Chapter 7: Hash Index & External Sorting
Metadata Card
Dimension Value Difficulty (Intermediate) Prerequisites Basic data structure knowledge (hash table, sorting algorithms) Keywords Hash index, hash table, static hashing, extendible hashing, linear hashing, external sort, merge sort, two-phase sort Code Language Python
Your Progress
"Two most commonly used tools in the warehouse: the quick lookup counter (hash index) and the goods sorting room (external sorting)."
Hash Index
A hash index maps keys to specific bucket locations using a hash function. Excellent for point lookups (exact key match). Not suitable for range queries.
Static hashing: Fixed number of buckets. Simple but doesn't handle growth — overflow chains degrade performance.
Extendible hashing: Dynamic bucket growth using a directory of pointers. When a bucket overflows, split it and double the directory. Only the overflowing bucket is rehashed.

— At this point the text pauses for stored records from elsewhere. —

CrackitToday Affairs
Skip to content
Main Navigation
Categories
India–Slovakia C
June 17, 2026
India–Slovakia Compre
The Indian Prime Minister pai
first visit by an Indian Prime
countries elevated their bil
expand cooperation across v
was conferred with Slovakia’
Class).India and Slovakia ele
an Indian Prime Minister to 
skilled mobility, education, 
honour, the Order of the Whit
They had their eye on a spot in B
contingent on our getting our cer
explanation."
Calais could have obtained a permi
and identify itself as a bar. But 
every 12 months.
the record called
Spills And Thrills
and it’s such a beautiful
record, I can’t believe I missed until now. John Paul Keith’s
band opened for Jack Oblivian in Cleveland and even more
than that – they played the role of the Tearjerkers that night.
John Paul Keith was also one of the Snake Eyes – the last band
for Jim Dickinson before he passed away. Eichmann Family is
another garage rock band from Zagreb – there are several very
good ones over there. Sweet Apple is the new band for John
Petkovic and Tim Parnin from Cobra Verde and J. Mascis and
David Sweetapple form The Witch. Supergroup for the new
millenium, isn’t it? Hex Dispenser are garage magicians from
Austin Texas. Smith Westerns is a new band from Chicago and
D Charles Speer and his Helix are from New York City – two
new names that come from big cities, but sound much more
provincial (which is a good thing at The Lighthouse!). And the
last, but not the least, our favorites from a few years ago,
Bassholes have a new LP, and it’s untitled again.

Linear hashing: Gradual bucket growth. A split pointer cycles through buckets, splitting one at a time as the table grows. No directory needed — just a round-robin splitting scheme.
Hash Index vs B+ Tree
| Feature | Hash Index | B+ Tree |
|---|---|---|
| Point lookup | O(1) | O(log n) |
| Range scan | Not supported | Very efficient (sorted leaf chain) |
| Prefix matching | Not supported | Supported |
| Sort order | Any | Preserves sort order |
| Use case | Key-value stores, de-duplication | General-purpose indexing |
External Sorting
When data is too large to fit in memory, you need external sorting. The standard approach is external merge sort (two-phase):
Phase 1 — Sorting runs: Read chunks that fit in memory, sort each chunk, write as a sorted "run" to disk.

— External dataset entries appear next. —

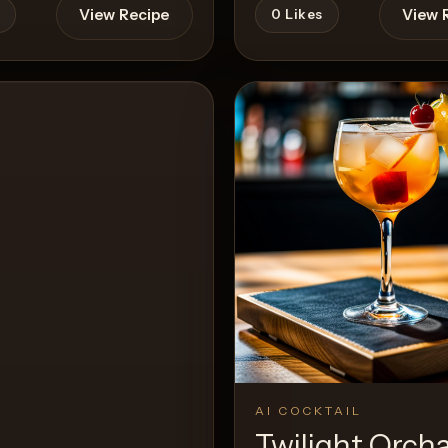
View Recipe
View 
0
Likes
AI COCKTAIL
Twilight Orch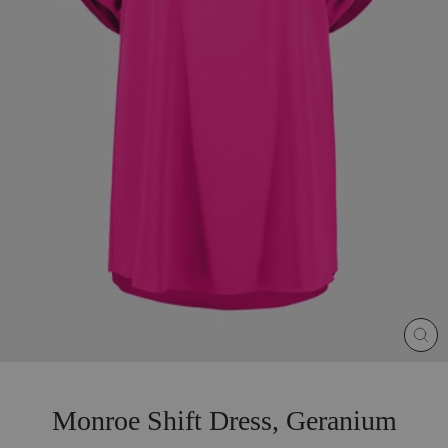
CLO
(ES
Monroe Shift Dress, Geranium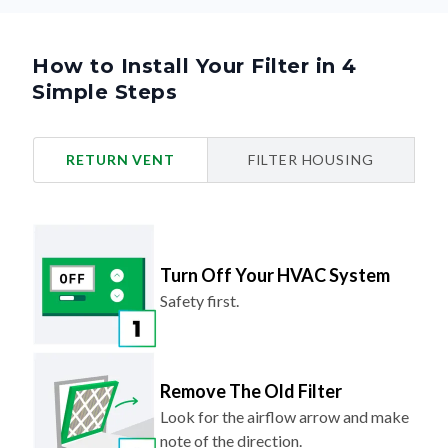
How to Install Your Filter in 4
Simple Steps
RETURN VENT
FILTER HOUSING
Turn Off Your HVAC System
Safety first.
Remove The Old Filter
Look for the airflow arrow and make
note of the direction.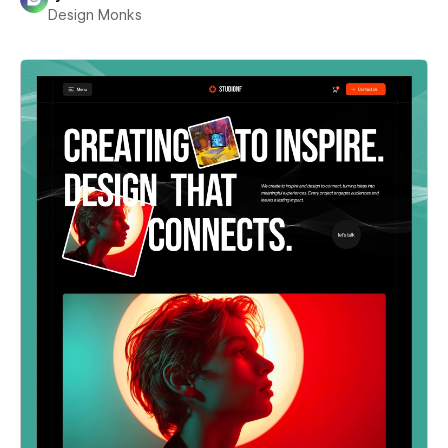
Design Monks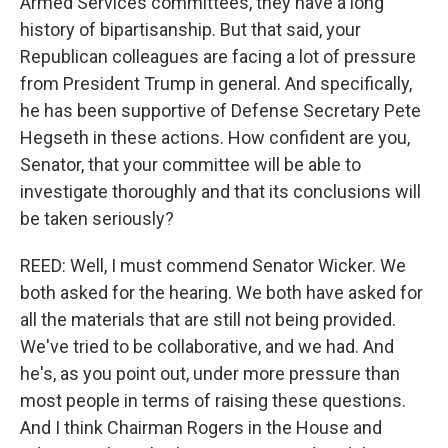
Armed Services committees, they have a long
history of bipartisanship. But that said, your
Republican colleagues are facing a lot of pressure
from President Trump in general. And specifically,
he has been supportive of Defense Secretary Pete
Hegseth in these actions. How confident are you,
Senator, that your committee will be able to
investigate thoroughly and that its conclusions will
be taken seriously?
REED: Well, I must commend Senator Wicker. We
both asked for the hearing. We both have asked for
all the materials that are still not being provided.
We've tried to be collaborative, and we had. And
he's, as you point out, under more pressure than
most people in terms of raising these questions.
And I think Chairman Rogers in the House and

Phase 2 — Merging runs: Use a k-way merge to combine sorted runs into one sorted output.
Two-Phase Multi-Way Merge Sort
[Data on disk: unsorted pages]
↓ Read M pages at a time into memory
[In-memory sort → write sorted runs to disk]
↓
[Sorted Run 1] [Sorted Run 2] [Sorted Run 3] ... [Sorted Run N]
↓
[k-way merge using B buffer pages]
↓
[Fully sorted data]Replacement Selection
A variant for Phase 1 that produces runs of expected size 2M (twice the memory available). Uses a min-heap: when a key is output, the next input key is read. If it's >= the last output key, it enters the heap; otherwise, it goes to a "dead" queue for the next run.
Optimization
- Double buffering: Pre-fetch next run during merge to overlap I/O and computation
- Compression: Compress runs on disk to reduce I/O volume
- Using Multiple Disks: Distribute runs across disks for parallel I/O
Traveler's Notes
Hash indexes give you the fastest possible point lookups, but at the cost of range queries and sort order. External sorting is the unsung hero of database systems — every time you run ORDER BY on a large dataset, the database is using it. Understanding these two tools is essential for both database design and general systems programming.